• _Brief_: Exactly reproduce all the records, keeping pictures out of the copy.

[Stored data entries]
■ ■ ■ ■ ■ ■ ■
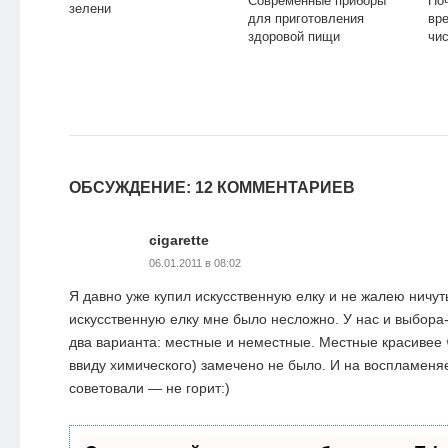
Современные приборы
Поч
зелени
для приготовления
вре
здоровой пищи
чис
ОБСУЖДЕНИЕ: 12 КОММЕНТАРИЕВ
cigarette
06.01.2011 в 08:02
Я давно уже купил искусственную елку и не жалею ничуть
искусственную елку мне было несложно. У нас и выбора
два варианта: местные и неместные. Местные красивее 
ввиду химического) замечено не было. И на воспламеня
советовали — не горит:)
■ ■ ■ ■ ■ ■ ■
• _Task output_:
Современные приборы
Поч
зелени
для приготовления
вре
здоровой пищи
чис
ОБСУЖДЕНИЕ: 12 КОММЕНТАРИЕВ
cigarette
06.01.2011 в 08:02
Я давно уже купил искусственную елку и не жалею ничуть
искусственную елку мне было несложно. У нас и выбора
два варианта: местные и неместные. Местные красивее 
ввиду химического) замечено не было. И на воспламеня
советовали — не горит:)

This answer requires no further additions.